KPMG clients were reportedly granted amnesty by the Canada Revenue Agency over a controversial offshore tax scheme based on the Isle of Man, off the coast of England. Wiebe told the committee that KPMG had not engaged in tax evasion plans with clients in those offshore accounts, which dated back to 1999, and fully complied with tax laws at the time.
“The tax shelter regime in Canada is just something we’re not part of,” Wiebe said. “Something becomes a tax shelter if it has a contingency fee or a confidentiality agreement. We don’t do tax shelters.”
The issue of tax avoidance gained additional prominence with the leak last month of the so-called “Panama Papers,” which revealed the extent of global efforts to hide income — whether by individuals or corporations.
An investigation by journalists found the Panama law firm Mossack Fonseca had registered more than 100,000 shell companies in cheaper tax jurisdictions like Barbados, the Cayman Islands, the Isle of Man and the British Virgin Islands, and implicating clients including celebrities and politicians.
In response to a question from the finance committee on Tuesday, Wiebe focused on activities in Barbados, saying Canadian-based multi-nationals locate operations in that country “because Canada has a trace treaty with Barbados.”

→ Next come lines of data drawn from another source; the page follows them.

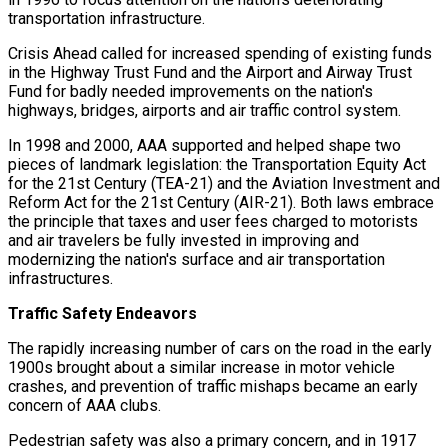
transportation infrastructure.
Crisis Ahead called for increased spending of existing funds
in the Highway Trust Fund and the Airport and Airway Trust
Fund for badly needed improvements on the nation's
highways, bridges, airports and air traffic control system.
In 1998 and 2000, AAA supported and helped shape two
pieces of landmark legislation: the Transportation Equity Act
for the 21st Century (TEA-21) and the Aviation Investment and
Reform Act for the 21st Century (AIR-21). Both laws embrace
the principle that taxes and user fees charged to motorists
and air travelers be fully invested in improving and
modernizing the nation's surface and air transportation
infrastructures.
Traffic Safety Endeavors
The rapidly increasing number of cars on the road in the early
1900s brought about a similar increase in motor vehicle
crashes, and prevention of traffic mishaps became an early
concern of AAA clubs.
Pedestrian safety was also a primary concern, and in 1917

“The profits earned in that particular jurisdiction are taxed at a rate of 2.5 per cent, instead of the 25 per cent that they would have if it was profit from Canada,” he said. “Barbados doesn’t have a lot of natural resources. The only way they’re going to get jobs or create a finance industry or whatever is to create an advantage — that advantage is a very low tax rate, which Canadian businesses take advantage of.”
The Canadian government has earmarked more than $444 million over five years to seek out tax evaders in this country and internationally.
As well, the Organization for the Economic Co-operation and Development in October of last year announced new rules aimed to closing many loopholes in international taxation rules — changes that had been in the works for two years.
“I like the work that the OECD is doing around the future of taxation,” Wiebe said.
“For trust, there needs to be transparency and there needs to be a perception of fairness,” he added. “The only way for society to work is for everyone to comply.”
CRA officials are scheduled to address the House of Commons finance committee on Thursday.